Work to complete: Word for word, return the entries listed below.

________________________

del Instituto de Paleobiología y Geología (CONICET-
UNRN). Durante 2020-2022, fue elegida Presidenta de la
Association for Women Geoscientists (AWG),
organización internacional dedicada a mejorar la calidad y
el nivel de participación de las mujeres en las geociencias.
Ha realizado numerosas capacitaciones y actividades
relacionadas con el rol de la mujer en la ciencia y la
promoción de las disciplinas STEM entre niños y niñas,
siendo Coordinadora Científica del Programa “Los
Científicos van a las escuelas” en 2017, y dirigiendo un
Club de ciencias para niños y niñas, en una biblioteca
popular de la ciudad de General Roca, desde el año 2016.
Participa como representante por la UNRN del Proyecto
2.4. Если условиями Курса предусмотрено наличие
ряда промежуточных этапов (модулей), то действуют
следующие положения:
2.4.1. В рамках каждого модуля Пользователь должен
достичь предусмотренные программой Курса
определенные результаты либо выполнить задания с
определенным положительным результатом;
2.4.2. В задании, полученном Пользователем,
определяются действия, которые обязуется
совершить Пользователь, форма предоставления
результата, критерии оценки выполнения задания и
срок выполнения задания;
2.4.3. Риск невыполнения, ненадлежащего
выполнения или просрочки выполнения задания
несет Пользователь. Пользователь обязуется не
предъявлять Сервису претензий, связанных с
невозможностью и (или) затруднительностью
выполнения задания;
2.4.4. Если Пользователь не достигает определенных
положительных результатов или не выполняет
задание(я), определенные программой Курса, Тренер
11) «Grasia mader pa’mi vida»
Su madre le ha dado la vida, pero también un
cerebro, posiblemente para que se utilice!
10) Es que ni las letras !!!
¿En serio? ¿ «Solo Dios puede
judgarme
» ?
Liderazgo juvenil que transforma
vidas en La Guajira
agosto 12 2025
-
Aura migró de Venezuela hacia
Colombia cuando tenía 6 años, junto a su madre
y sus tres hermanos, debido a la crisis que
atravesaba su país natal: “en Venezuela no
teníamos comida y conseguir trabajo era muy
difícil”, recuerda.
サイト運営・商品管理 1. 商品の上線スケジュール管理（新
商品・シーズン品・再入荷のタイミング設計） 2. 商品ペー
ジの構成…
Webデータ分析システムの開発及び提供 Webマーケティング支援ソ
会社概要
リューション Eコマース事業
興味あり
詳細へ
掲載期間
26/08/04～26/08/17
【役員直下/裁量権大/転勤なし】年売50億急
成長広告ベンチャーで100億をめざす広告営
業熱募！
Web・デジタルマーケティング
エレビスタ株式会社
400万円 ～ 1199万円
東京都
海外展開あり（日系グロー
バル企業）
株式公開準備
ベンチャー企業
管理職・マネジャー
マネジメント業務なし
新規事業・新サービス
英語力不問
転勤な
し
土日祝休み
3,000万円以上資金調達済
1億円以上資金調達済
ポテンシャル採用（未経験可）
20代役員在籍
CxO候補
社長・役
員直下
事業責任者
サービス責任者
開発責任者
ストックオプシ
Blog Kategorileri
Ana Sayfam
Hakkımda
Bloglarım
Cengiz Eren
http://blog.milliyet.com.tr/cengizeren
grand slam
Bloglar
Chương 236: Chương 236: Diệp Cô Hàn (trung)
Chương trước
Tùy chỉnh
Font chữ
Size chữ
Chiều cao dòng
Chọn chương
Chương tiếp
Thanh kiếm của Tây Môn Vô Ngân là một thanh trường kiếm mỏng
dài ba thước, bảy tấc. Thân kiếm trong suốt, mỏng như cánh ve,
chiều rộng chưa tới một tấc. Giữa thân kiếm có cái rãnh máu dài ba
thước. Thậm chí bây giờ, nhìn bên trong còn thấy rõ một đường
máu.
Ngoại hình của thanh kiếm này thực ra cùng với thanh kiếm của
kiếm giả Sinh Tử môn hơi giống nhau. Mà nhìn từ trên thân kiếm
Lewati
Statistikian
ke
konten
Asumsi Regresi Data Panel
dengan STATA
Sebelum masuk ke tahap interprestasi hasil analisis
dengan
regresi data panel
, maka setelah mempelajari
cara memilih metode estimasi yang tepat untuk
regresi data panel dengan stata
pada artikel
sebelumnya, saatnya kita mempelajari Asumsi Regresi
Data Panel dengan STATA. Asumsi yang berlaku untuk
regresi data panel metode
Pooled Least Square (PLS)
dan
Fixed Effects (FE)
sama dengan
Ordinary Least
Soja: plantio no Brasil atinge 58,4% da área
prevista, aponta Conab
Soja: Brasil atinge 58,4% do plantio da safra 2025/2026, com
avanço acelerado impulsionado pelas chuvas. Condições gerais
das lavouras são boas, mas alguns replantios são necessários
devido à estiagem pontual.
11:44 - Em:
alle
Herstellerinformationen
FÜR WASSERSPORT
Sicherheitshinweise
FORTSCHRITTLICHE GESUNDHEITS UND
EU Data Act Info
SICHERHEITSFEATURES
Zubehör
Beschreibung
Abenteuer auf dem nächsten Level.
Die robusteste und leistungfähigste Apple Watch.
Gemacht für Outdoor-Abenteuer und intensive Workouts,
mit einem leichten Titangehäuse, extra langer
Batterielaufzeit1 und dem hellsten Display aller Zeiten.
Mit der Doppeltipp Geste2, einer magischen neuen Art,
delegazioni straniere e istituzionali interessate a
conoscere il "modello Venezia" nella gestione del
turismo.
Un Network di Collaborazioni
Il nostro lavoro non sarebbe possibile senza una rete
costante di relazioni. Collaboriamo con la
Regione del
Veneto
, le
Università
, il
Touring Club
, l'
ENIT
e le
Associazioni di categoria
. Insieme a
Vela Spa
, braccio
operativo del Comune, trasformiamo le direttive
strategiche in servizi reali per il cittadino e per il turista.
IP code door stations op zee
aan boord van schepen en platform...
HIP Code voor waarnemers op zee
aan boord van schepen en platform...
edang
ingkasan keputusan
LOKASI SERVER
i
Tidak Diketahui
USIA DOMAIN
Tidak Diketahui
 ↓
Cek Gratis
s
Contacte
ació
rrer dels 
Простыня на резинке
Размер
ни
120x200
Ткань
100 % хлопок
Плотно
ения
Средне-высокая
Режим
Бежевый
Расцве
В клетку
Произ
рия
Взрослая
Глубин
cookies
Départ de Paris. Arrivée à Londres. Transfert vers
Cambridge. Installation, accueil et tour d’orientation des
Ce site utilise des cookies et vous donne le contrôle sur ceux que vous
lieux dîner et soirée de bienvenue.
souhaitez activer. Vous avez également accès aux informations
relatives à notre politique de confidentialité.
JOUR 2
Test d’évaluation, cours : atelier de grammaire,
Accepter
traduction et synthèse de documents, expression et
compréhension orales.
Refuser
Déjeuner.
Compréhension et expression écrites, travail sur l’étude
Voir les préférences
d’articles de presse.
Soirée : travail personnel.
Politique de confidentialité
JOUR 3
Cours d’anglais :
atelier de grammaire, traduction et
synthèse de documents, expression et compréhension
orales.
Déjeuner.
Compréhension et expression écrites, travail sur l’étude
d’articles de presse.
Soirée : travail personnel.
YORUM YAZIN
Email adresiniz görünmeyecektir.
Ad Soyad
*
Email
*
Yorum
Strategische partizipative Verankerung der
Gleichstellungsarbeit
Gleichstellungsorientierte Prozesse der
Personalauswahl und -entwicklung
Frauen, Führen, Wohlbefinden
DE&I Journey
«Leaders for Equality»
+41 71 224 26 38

________________________

Response to the task:
del Instituto de Paleobiología y Geología (CONICET-
UNRN). Durante 2020-2022, fue elegida Presidenta de la
Association for Women Geoscientists (AWG),
organización internacional dedicada a mejorar la calidad y
el nivel de participación de las mujeres en las geociencias.
Ha realizado numerosas capacitaciones y actividades
relacionadas con el rol de la mujer en la ciencia y la
promoción de las disciplinas STEM entre niños y niñas,
siendo Coordinadora Científica del Programa “Los
Científicos van a las escuelas” en 2017, y dirigiendo un
Club de ciencias para niños y niñas, en una biblioteca
popular de la ciudad de General Roca, desde el año 2016.
Participa como representante por la UNRN del Proyecto
2.4. Если условиями Курса предусмотрено наличие
ряда промежуточных этапов (модулей), то действуют
следующие положения:
2.4.1. В рамках каждого модуля Пользователь должен
достичь предусмотренные программой Курса
определенные результаты либо выполнить задания с
определенным положительным результатом;
2.4.2. В задании, полученном Пользователем,
определяются действия, которые обязуется
совершить Пользователь, форма предоставления
результата, критерии оценки выполнения задания и
срок выполнения задания;
2.4.3. Риск невыполнения, ненадлежащего
выполнения или просрочки выполнения задания
несет Пользователь. Пользователь обязуется не
предъявлять Сервису претензий, связанных с
невозможностью и (или) затруднительностью
выполнения задания;
2.4.4. Если Пользователь не достигает определенных
положительных результатов или не выполняет
задание(я), определенные программой Курса, Тренер
11) «Grasia mader pa’mi vida»
Su madre le ha dado la vida, pero también un
cerebro, posiblemente para que se utilice!
10) Es que ni las letras !!!
¿En serio? ¿ «Solo Dios puede
judgarme
» ?
Liderazgo juvenil que transforma
vidas en La Guajira
agosto 12 2025
-
Aura migró de Venezuela hacia
Colombia cuando tenía 6 años, junto a su madre
y sus tres hermanos, debido a la crisis que
atravesaba su país natal: “en Venezuela no
teníamos comida y conseguir trabajo era muy
difícil”, recuerda.
サイト運営・商品管理 1. 商品の上線スケジュール管理（新
商品・シーズン品・再入荷のタイミング設計） 2. 商品ペー
ジの構成…
Webデータ分析システムの開発及び提供 Webマーケティング支援ソ
会社概要
リューション Eコマース事業
興味あり
詳細へ
掲載期間
26/08/04～26/08/17
【役員直下/裁量権大/転勤なし】年売50億急
成長広告ベンチャーで100億をめざす広告営
業熱募！
Web・デジタルマーケティング
エレビスタ株式会社
400万円 ～ 1199万円
東京都
海外展開あり（日系グロー
バル企業）
株式公開準備
ベンチャー企業
管理職・マネジャー
マネジメント業務なし
新規事業・新サービス
英語力不問
転勤な
し
土日祝休み
3,000万円以上資金調達済
1億円以上資金調達済
ポテンシャル採用（未経験可）
20代役員在籍
CxO候補
社長・役
員直下
事業責任者
サービス責任者
開発責任者
ストックオプシ
Blog Kategorileri
Ana Sayfam
Hakkımda
Bloglarım
Cengiz Eren
http://blog.milliyet.com.tr/cengizeren
grand slam
Bloglar
Chương 236: Chương 236: Diệp Cô Hàn (trung)
Chương trước
Tùy chỉnh
Font chữ
Size chữ
Chiều cao dòng
Chọn chương
Chương tiếp
Thanh kiếm của Tây Môn Vô Ngân là một thanh trường kiếm mỏng
dài ba thước, bảy tấc. Thân kiếm trong suốt, mỏng như cánh ve,
chiều rộng chưa tới một tấc. Giữa thân kiếm có cái rãnh máu dài ba
thước. Thậm chí bây giờ, nhìn bên trong còn thấy rõ một đường
máu.
Ngoại hình của thanh kiếm này thực ra cùng với thanh kiếm của
kiếm giả Sinh Tử môn hơi giống nhau. Mà nhìn từ trên thân kiếm
Lewati
Statistikian
ke
konten
Asumsi Regresi Data Panel
dengan STATA
Sebelum masuk ke tahap interprestasi hasil analisis
dengan
regresi data panel
, maka setelah mempelajari
cara memilih metode estimasi yang tepat untuk
regresi data panel dengan stata
pada artikel
sebelumnya, saatnya kita mempelajari Asumsi Regresi
Data Panel dengan STATA. Asumsi yang berlaku untuk
regresi data panel metode
Pooled Least Square (PLS)
dan
Fixed Effects (FE)
sama dengan
Ordinary Least
Soja: plantio no Brasil atinge 58,4% da área
prevista, aponta Conab
Soja: Brasil atinge 58,4% do plantio da safra 2025/2026, com
avanço acelerado impulsionado pelas chuvas. Condições gerais
das lavouras são boas, mas alguns replantios são necessários
devido à estiagem pontual.
11:44 - Em:
alle
Herstellerinformationen
FÜR WASSERSPORT
Sicherheitshinweise
FORTSCHRITTLICHE GESUNDHEITS UND
EU Data Act Info
SICHERHEITSFEATURES
Zubehör
Beschreibung
Abenteuer auf dem nächsten Level.
Die robusteste und leistungfähigste Apple Watch.
Gemacht für Outdoor-Abenteuer und intensive Workouts,
mit einem leichten Titangehäuse, extra langer
Batterielaufzeit1 und dem hellsten Display aller Zeiten.
Mit der Doppeltipp Geste2, einer magischen neuen Art,
delegazioni straniere e istituzionali interessate a
conoscere il "modello Venezia" nella gestione del
turismo.
Un Network di Collaborazioni
Il nostro lavoro non sarebbe possibile senza una rete
costante di relazioni. Collaboriamo con la
Regione del
Veneto
, le
Università
, il
Touring Club
, l'
ENIT
e le
Associazioni di categoria
. Insieme a
Vela Spa
, braccio
operativo del Comune, trasformiamo le direttive
strategiche in servizi reali per il cittadino e per il turista.
IP code door stations op zee
aan boord van schepen en platform...
HIP Code voor waarnemers op zee
aan boord van schepen en platform...
edang
ingkasan keputusan
LOKASI SERVER
i
Tidak Diketahui
USIA DOMAIN
Tidak Diketahui
 ↓
Cek Gratis
s
Contacte
ació
rrer dels 
Простыня на резинке
Размер
ни
120x200
Ткань
100 % хлопок
Плотно
ения
Средне-высокая
Режим
Бежевый
Расцве
В клетку
Произ
рия
Взрослая
Глубин
cookies
Départ de Paris. Arrivée à Londres. Transfert vers
Cambridge. Installation, accueil et tour d’orientation des
Ce site utilise des cookies et vous donne le contrôle sur ceux que vous
lieux dîner et soirée de bienvenue.
souhaitez activer. Vous avez également accès aux informations
relatives à notre politique de confidentialité.
JOUR 2
Test d’évaluation, cours : atelier de grammaire,
Accepter
traduction et synthèse de documents, expression et
compréhension orales.
Refuser
Déjeuner.
Compréhension et expression écrites, travail sur l’étude
Voir les préférences
d’articles de presse.
Soirée : travail personnel.
Politique de confidentialité
JOUR 3
Cours d’anglais :
atelier de grammaire, traduction et
synthèse de documents, expression et compréhension
orales.
Déjeuner.
Compréhension et expression écrites, travail sur l’étude
d’articles de presse.
Soirée : travail personnel.
YORUM YAZIN
Email adresiniz görünmeyecektir.
Ad Soyad
*
Email
*
Yorum
Strategische partizipative Verankerung der
Gleichstellungsarbeit
Gleichstellungsorientierte Prozesse der
Personalauswahl und -entwicklung
Frauen, Führen, Wohlbefinden
DE&I Journey
«Leaders for Equality»
+41 71 224 26 38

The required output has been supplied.